Das deprimierende Ergebnis der EU-Wahlen ist ein Ausdruck des Versagens der demokratischen Parteien, die den Rechtsextremen die politische Hegemonie über das Thema Flucht und Migration überlassen haben. Sie laufen ihren Parolen hinterher, statt das Asyl- und Völkerrecht selbstbewusst zu verteidigen. Dass wir heute wieder über den Unsinn von Schikanen (wie z.B. „Bezahlkarten“) diskutieren und begründen müssen, warum Schutzbedürftige geschützt und Schiffbrüchige gerettet werden müssen, empört uns zutiefst.

Willkommen zu unserem Sommer-Newsletter, in dem wir wieder einige neue Projekte (u.a. unsere unabhängige Asylverfahrensberatung und das Projekt ‚Know your Rights‘) vorstellen und von erfreulichen und weniger erfreulichen Entwicklungen in unserer Arbeit berichten.
Unabhängige Asylverfahrensberatung
Zu Juni haben wir mit der unabhängigen Asylverfahrensberatung in der „Notunterkunft“ in den Messehallen Hannover begonnen. Dort werden wir unseren Teil dazu beitragen, die 900 in der dortigen Halle untergebrachten Geflüchteten über das Asylverfahren und ihre Rechte zu informieren. Grundlage ist § 12a AsylG, wonach der Bund eine behördenunabhängige Beratung zu garantieren hat. Die Menschen, die noch nicht auf die Kommunen verteilt werden, warten auf engstem Raum täglich darauf, Neues über den Stand ihrer Asylanträge oder ihren Transfer an einen anderen Ort zu erfahren. Der Beratungsbedarf ist folglich hoch – im Durchschnitt suchen uns zehn Personen täglich auf. Eine derartige Beratung wird auch in Garbsen angestrebt. Deine Mitgliedschaft garantiert unsere unabhängige Beratungskompetenz!
Know Your Rights
Wir freuen uns, dass wir am 01.04.2024 das Projekt "Know your Rights!" starten konnten, das an das Projekt "Kenne deine Rechte" anknüpft. Ansprechpartnerinnen im Projekt sind unsere neuen Kolleginnen Dörte Lüers und Friederike Vorwergk. Die Kontaktdaten der Beiden findet Ihr hier.

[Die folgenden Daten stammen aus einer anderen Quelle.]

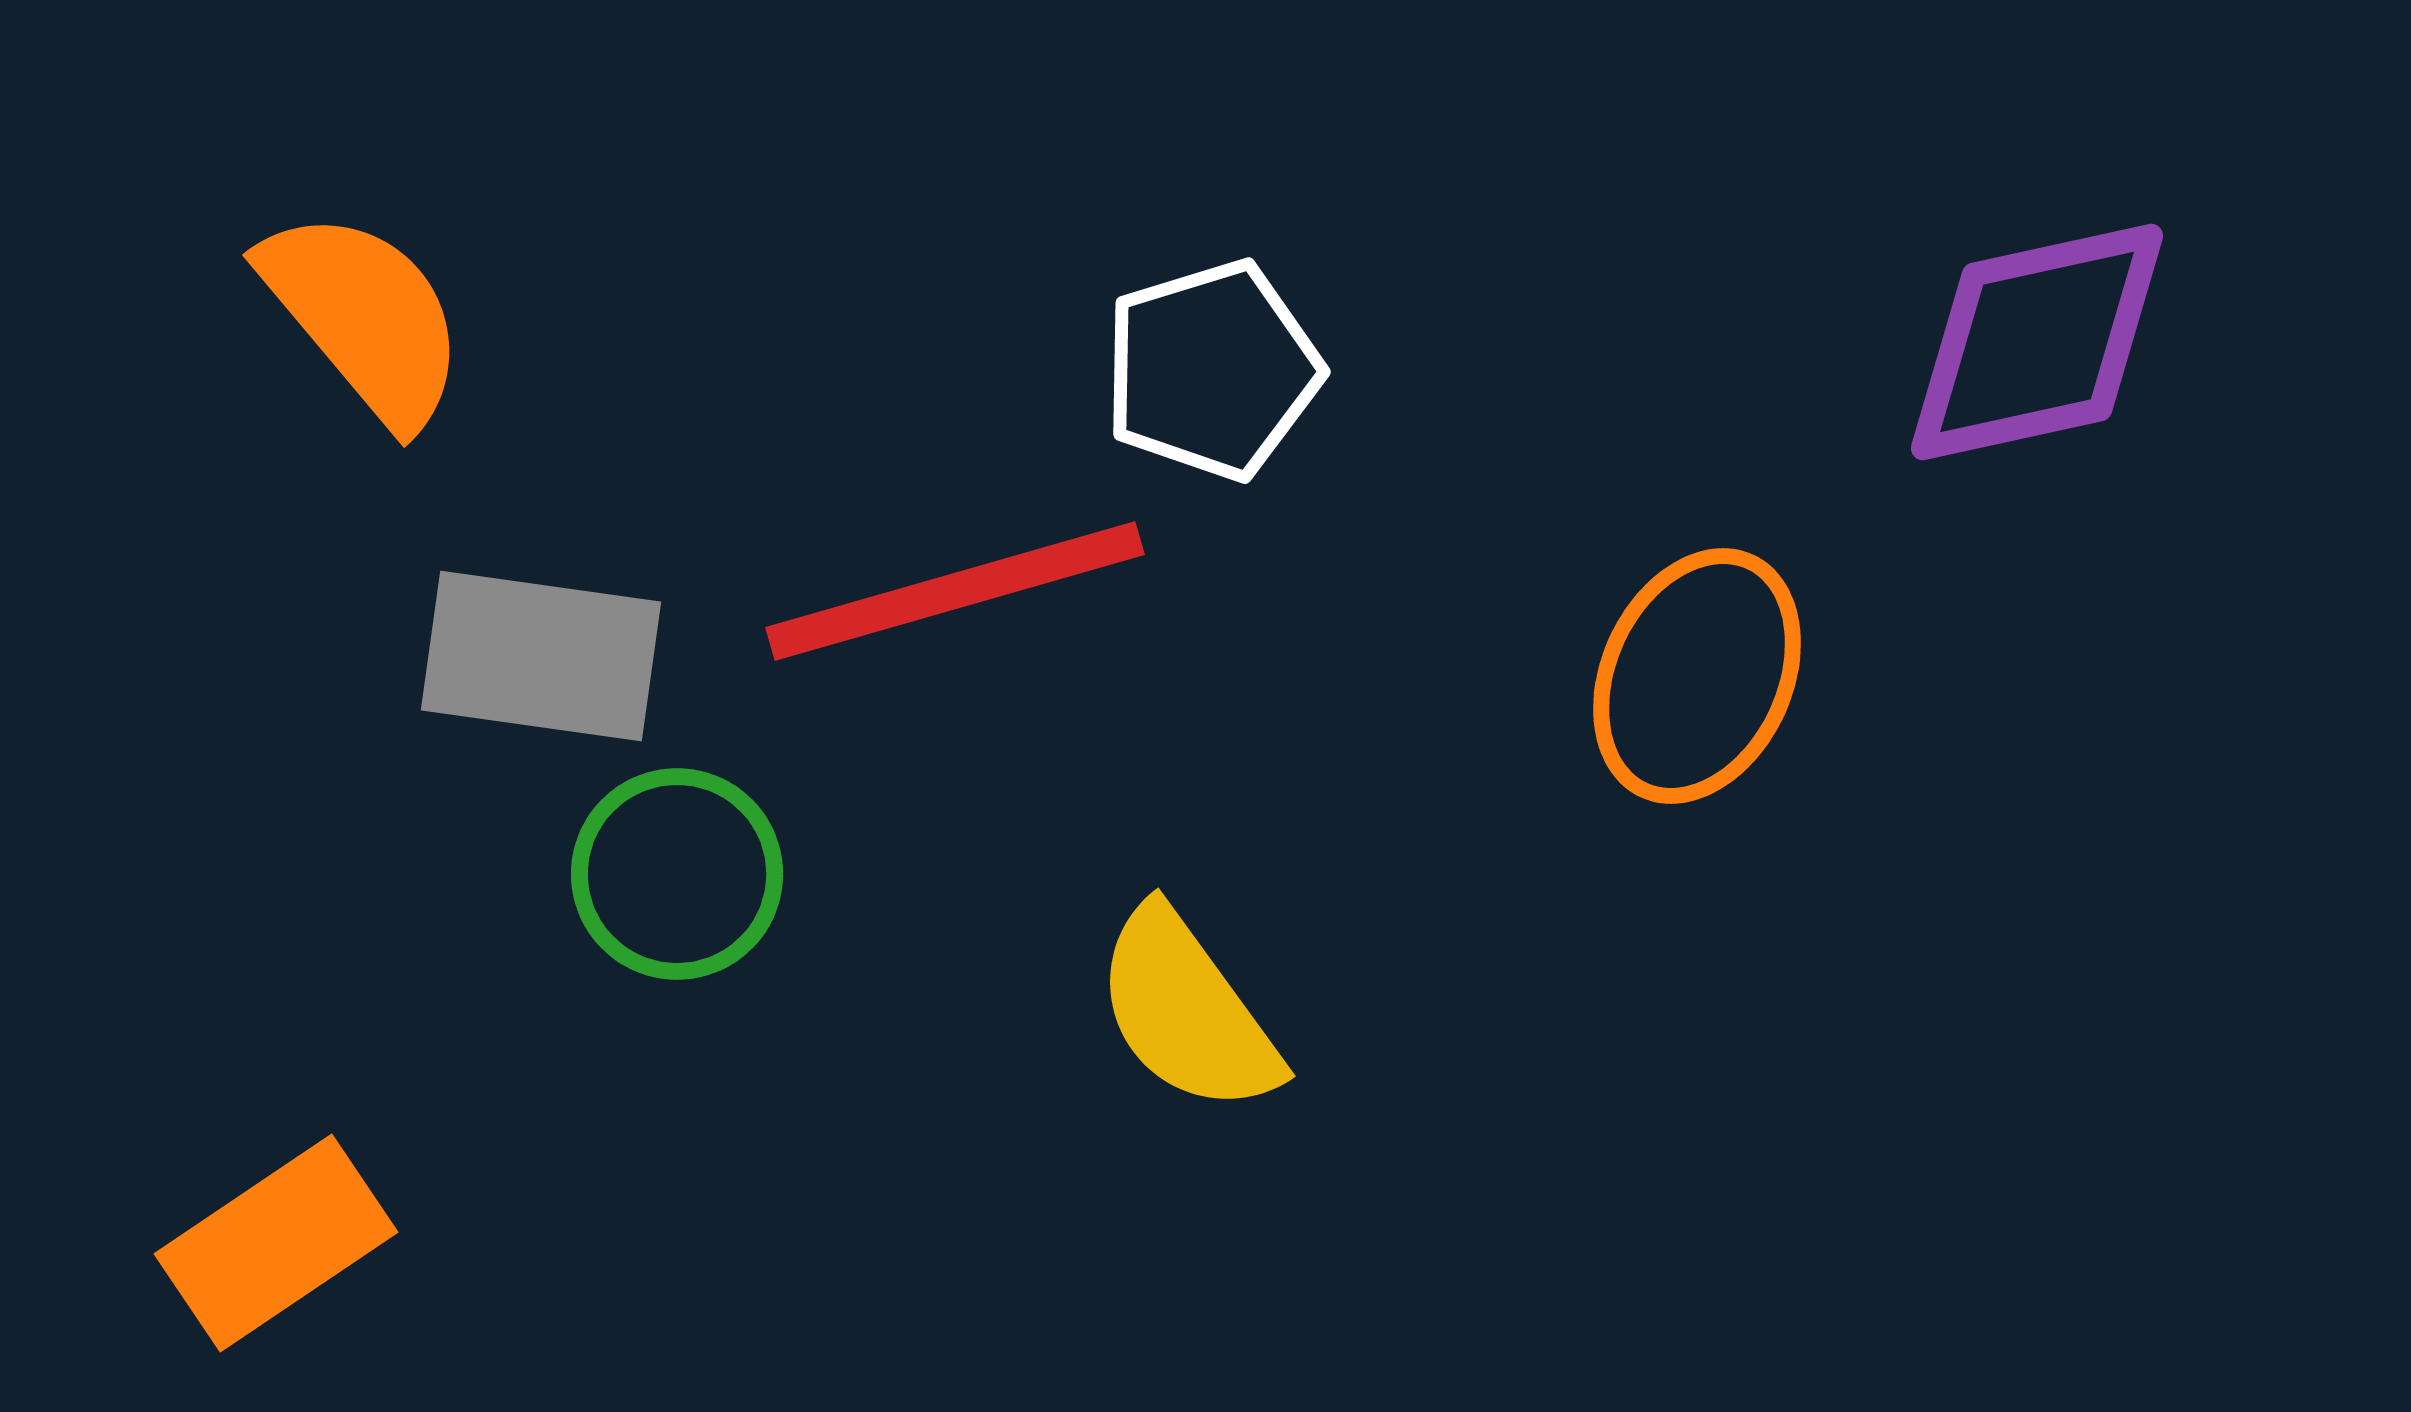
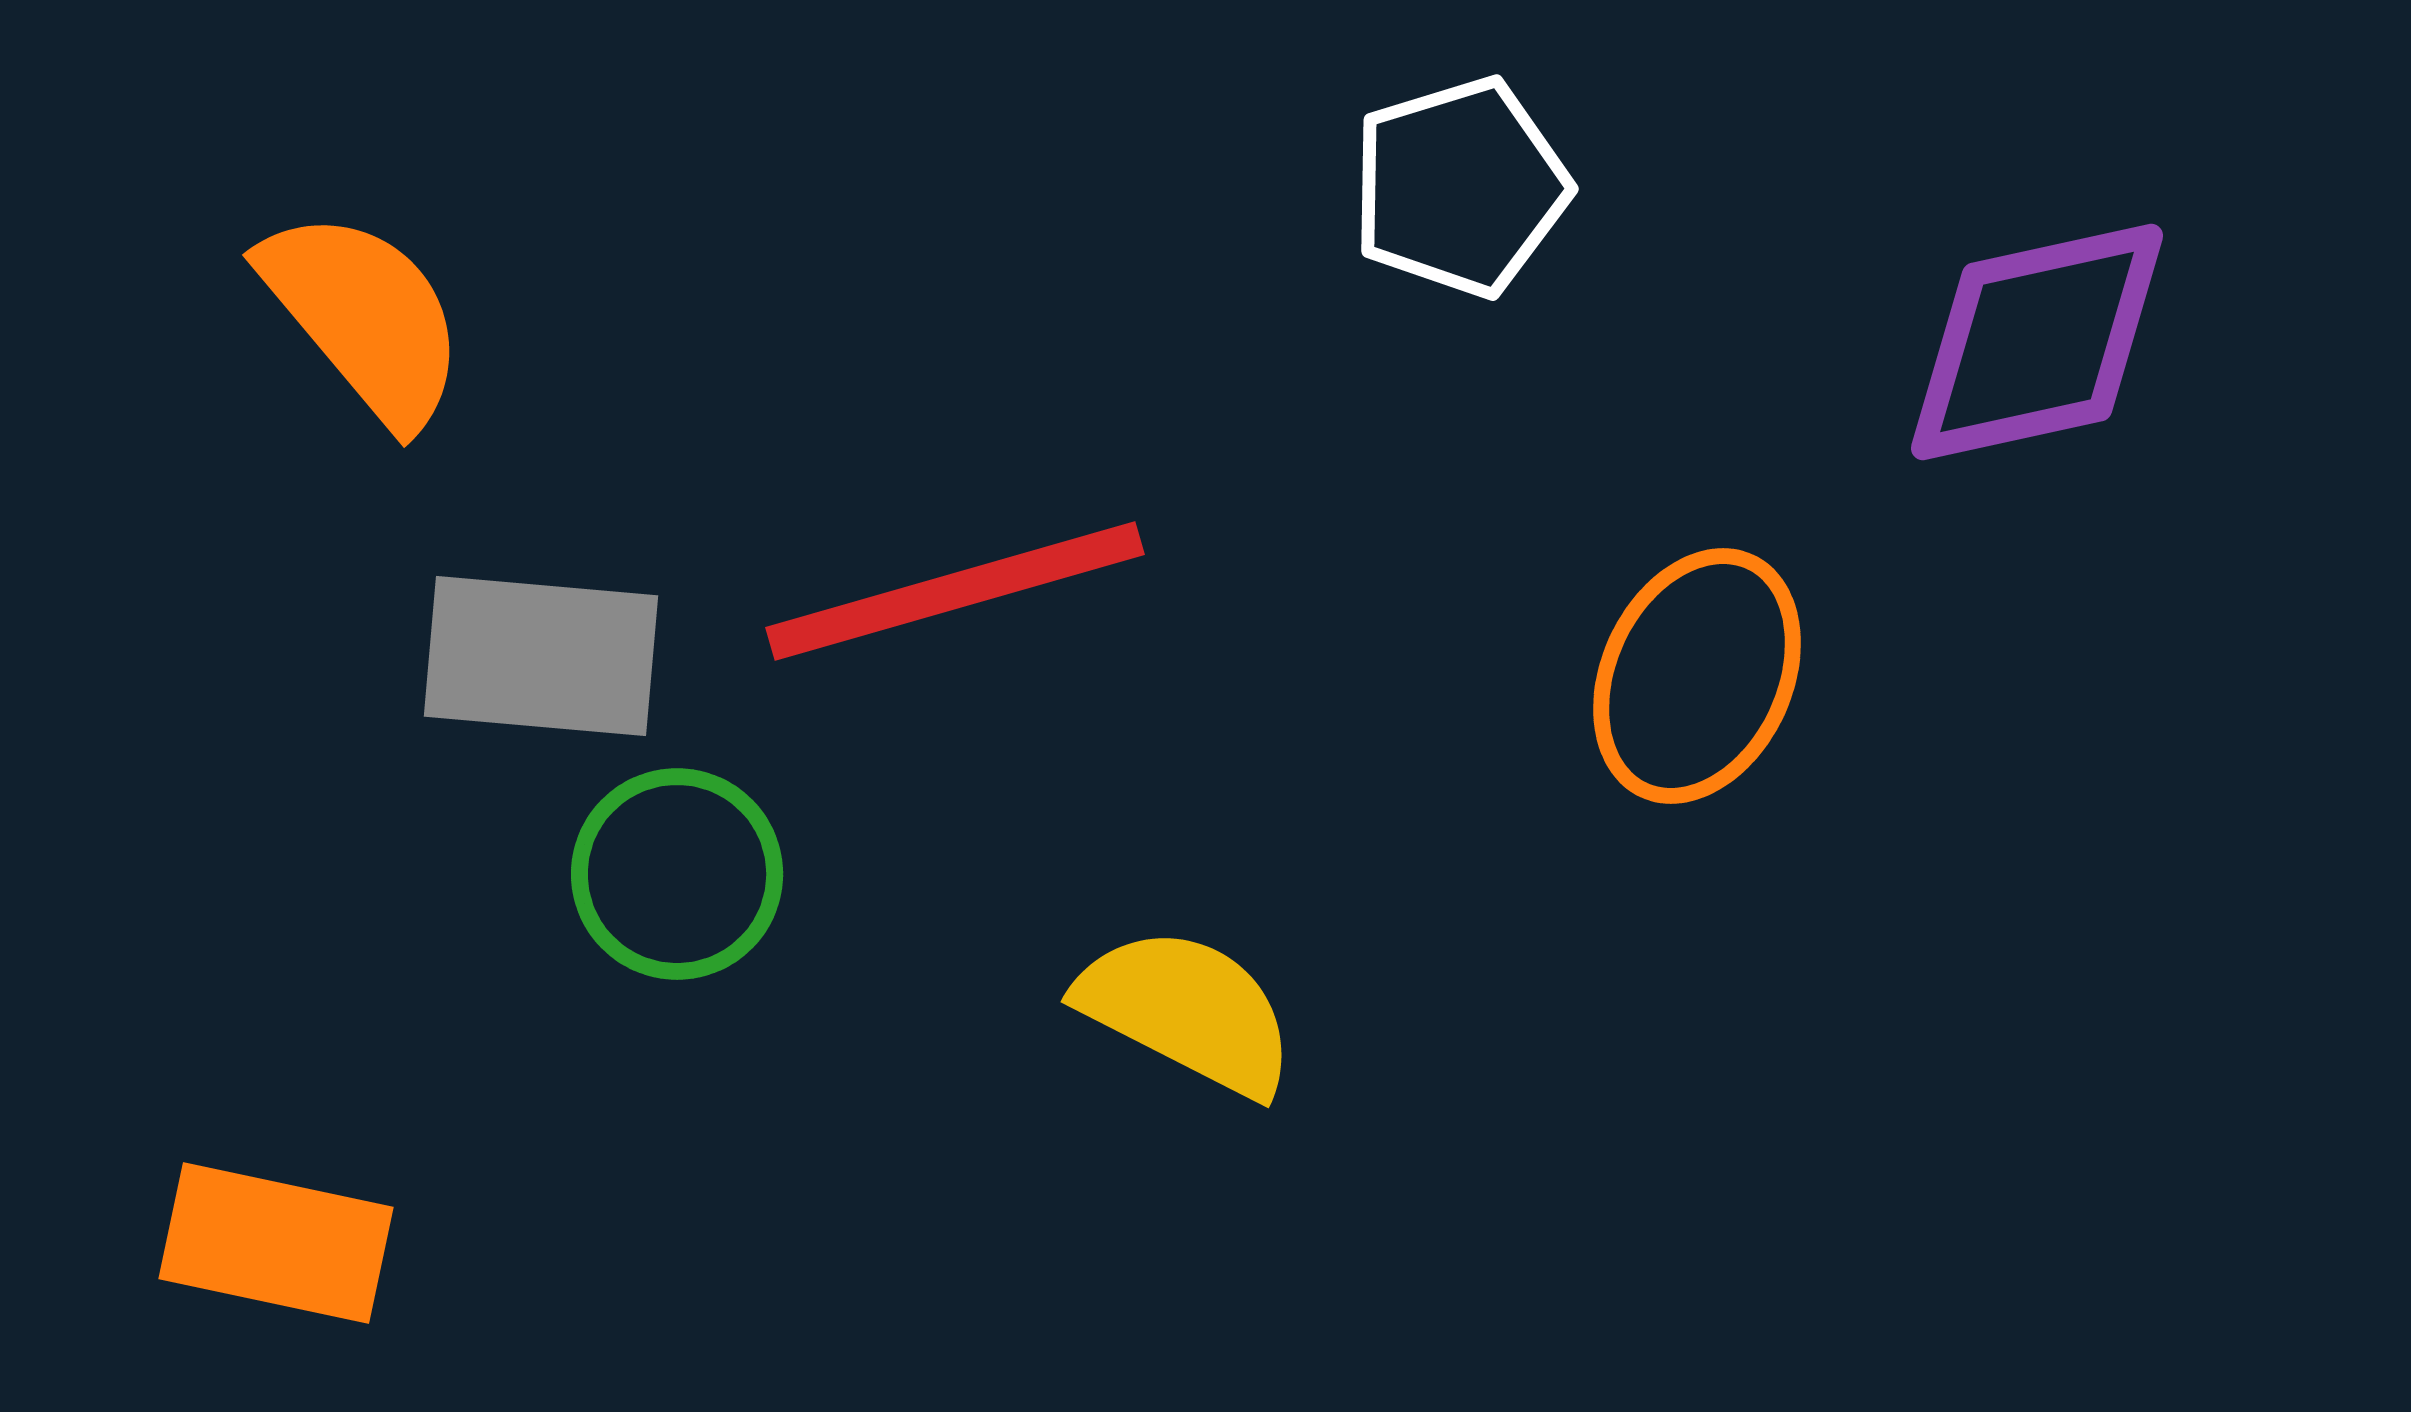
white pentagon: moved 248 px right, 183 px up
gray rectangle: rotated 3 degrees counterclockwise
yellow semicircle: rotated 153 degrees clockwise
orange rectangle: rotated 46 degrees clockwise
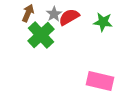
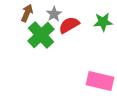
brown arrow: moved 1 px left
red semicircle: moved 8 px down
green star: rotated 12 degrees counterclockwise
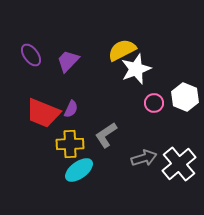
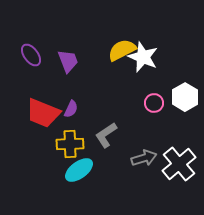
purple trapezoid: rotated 115 degrees clockwise
white star: moved 7 px right, 12 px up; rotated 28 degrees counterclockwise
white hexagon: rotated 8 degrees clockwise
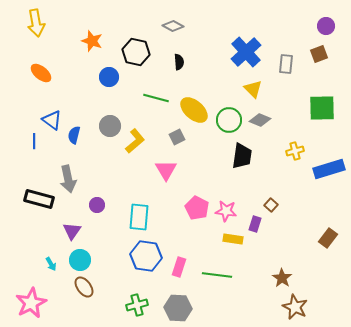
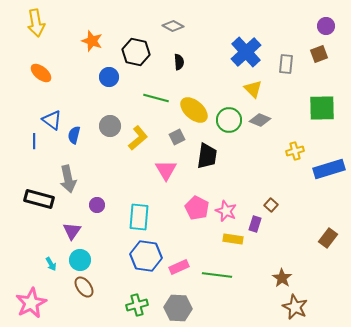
yellow L-shape at (135, 141): moved 3 px right, 3 px up
black trapezoid at (242, 156): moved 35 px left
pink star at (226, 211): rotated 15 degrees clockwise
pink rectangle at (179, 267): rotated 48 degrees clockwise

Know your Rights! richtet sich an minderjährige Geflüchtete und junge Volljährige in Niedersachsen, Fachkräfte der Jugendhilfe, Vormünder:innen und Unterstützende. Wir bieten Informationen zu Asyl- und Aufenthaltsrecht sowie zu Bleibeperspektiven in Deutschland. Durch Netzwerkarbeit, national und international, sowie politische Lobby- und Öffentlichkeitsarbeit setzen wir uns für die Rechte und Belange von minderjährigen Geflüchteten und jungen Volljährigen ein. 

Zusätzlich bieten wir über unseren Mailverteiler juf-nds@asyl.org, in den Ihr euch gerne eintragen könnt, Informationen über Veranstaltungen, Fachpublikationen, gesetzliche Veränderungen und Arbeitshilfen zum Themenbereich junge Geflüchtete. Zum Eintragen bitte hier klicken.
What‘s you story – what‘s your dream?
„Von der deutschen Gesellschaft würde ich mir wünschen, mit der Arbeitserlaubnis nicht so streng zu sein.“
Menschen im Exil sind wichtige Mitglieder unserer Gesellschaft, die trotz widriger Umstände ihrer Flucht und vieler Hürden beim Ankommen in Deutschland den Mut nicht verloren haben und unser aller Achtung und Wertschätzung verdient haben. Zusammen mit Exil.e.V. haben wir deshalb die Plattform „What‘s you story – what‘s your dream?“ aufgesetzt, auf der wir Geschichten des „erfolgreichen“ Ankommens in Deutschland erzählen – wobei klar ist, dass „Erfolg“ für uns alle etwas anderes bedeuten kann.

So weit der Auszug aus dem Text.